Coating Technology of Automotive Bulbs 2004-01-0799
Coatings on automotive bulbs are becoming increasingly more important. Environmentally friendly amber and red filter layers can be used on bulbs for signaling functions. Infrared reflective layers enhance the efficiency of halogen bulbs. Styling needs can be addressed with bluish bulbs matching the color impression of Xenon headlamps or silver / neutral colored amber filters for turn signal applications. Aside from aesthetic reasons, there is evidence that the modified spectral output of coated bulbs may provide visual benefits over standard tungsten halogen lamps for example during nighttime driving.
Experience has shown that poorly engineered color-coated bulbs may fade in color or cause glare for other road participants by light scattering and color separation. Additionally insufficient road illumination for the driver himself is another negative side effect that can be observed with poorly engineered coatings.
In this contribution, a survey of various coating types, the underlying physical principles responsible for their effect and the technology used to realize such coatings are presented. Specific requirements in the automotive environment will be addressed. Several examples of thin film coatings on the bulb surface applied by different coating technologies and the characterization thereof are given.

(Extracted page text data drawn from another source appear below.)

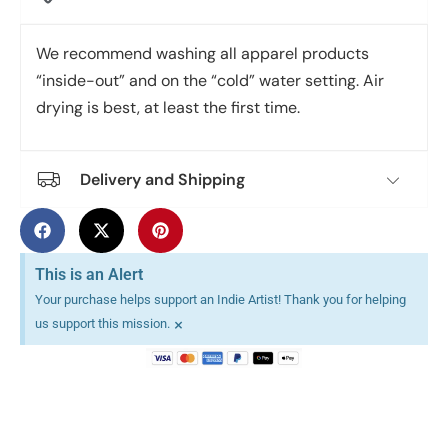
We recommend washing all apparel products
“inside-out” and on the “cold” water setting. Air
drying is best, at least the first time.
Delivery and Shipping
This is an Alert
Your purchase helps support an Indie Artist! Thank you for helping
×
us support this mission.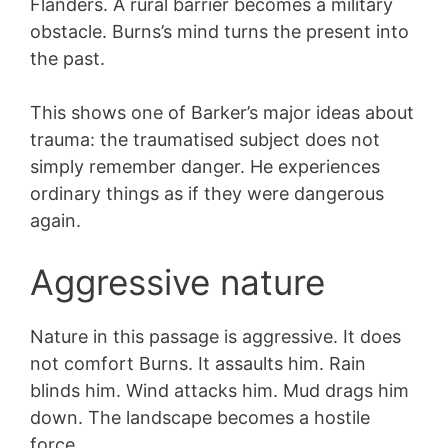
Flanders. A rural barrier becomes a military
obstacle. Burns’s mind turns the present into
the past.
This shows one of Barker’s major ideas about
trauma: the traumatised subject does not
simply remember danger. He experiences
ordinary things as if they were dangerous
again.
Aggressive nature
Nature in this passage is aggressive. It does
not comfort Burns. It assaults him. Rain
blinds him. Wind attacks him. Mud drags him
down. The landscape becomes a hostile
force.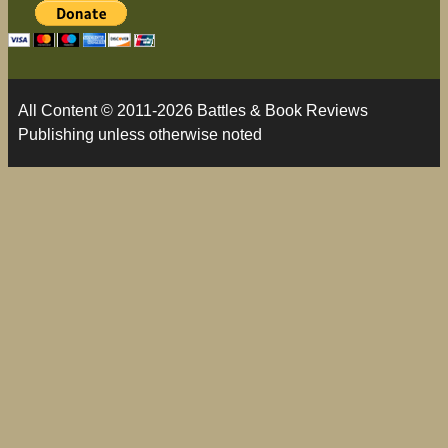
All Content © 2011-2026 Battles & Book Reviews
Publishing unless otherwise noted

These include coatings designed to increase visibility while driving at night or under specific weather conditions or coatings that give bulbs a silver appearance when unlit while ensuring that intensity and color of the emitted light meets the legal requirements when the lamp is switched on.
One of the future trends currently under discussion is active infrared night vision which requires a light module blocking the visible light and transmitting the near-infrared radiation. An infrared filter coating on the bulb surface which eliminates the need of an additional volume filter element will be discussed.